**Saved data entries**

----

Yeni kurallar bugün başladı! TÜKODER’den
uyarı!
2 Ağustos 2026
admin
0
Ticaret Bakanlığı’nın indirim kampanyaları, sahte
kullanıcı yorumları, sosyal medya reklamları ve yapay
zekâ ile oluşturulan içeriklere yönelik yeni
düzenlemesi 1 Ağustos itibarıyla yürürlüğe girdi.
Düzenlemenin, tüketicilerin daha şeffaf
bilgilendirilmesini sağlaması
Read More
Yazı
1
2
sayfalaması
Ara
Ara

----

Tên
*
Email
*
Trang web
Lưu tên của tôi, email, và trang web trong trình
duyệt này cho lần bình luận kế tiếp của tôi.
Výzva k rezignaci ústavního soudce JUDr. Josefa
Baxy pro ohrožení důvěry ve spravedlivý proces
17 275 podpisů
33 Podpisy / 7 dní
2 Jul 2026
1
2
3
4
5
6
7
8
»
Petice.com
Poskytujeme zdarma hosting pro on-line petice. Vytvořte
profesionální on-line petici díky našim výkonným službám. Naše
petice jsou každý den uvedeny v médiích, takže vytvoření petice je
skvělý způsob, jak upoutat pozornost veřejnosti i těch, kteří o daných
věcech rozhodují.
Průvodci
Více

----

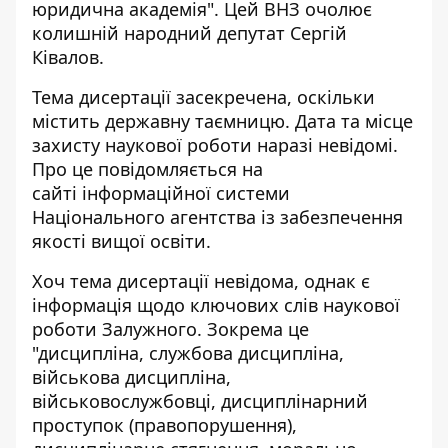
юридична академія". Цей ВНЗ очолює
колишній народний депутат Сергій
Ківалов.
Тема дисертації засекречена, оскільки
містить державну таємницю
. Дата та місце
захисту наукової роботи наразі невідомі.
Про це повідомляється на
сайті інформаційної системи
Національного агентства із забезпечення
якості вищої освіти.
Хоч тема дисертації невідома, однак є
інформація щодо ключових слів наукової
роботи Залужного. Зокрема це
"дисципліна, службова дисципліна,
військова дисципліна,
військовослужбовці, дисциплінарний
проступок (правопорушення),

----

**To do**
Report, with no additional words, how many lines in the records above contain the word "наукової".

**Reply to the task**
2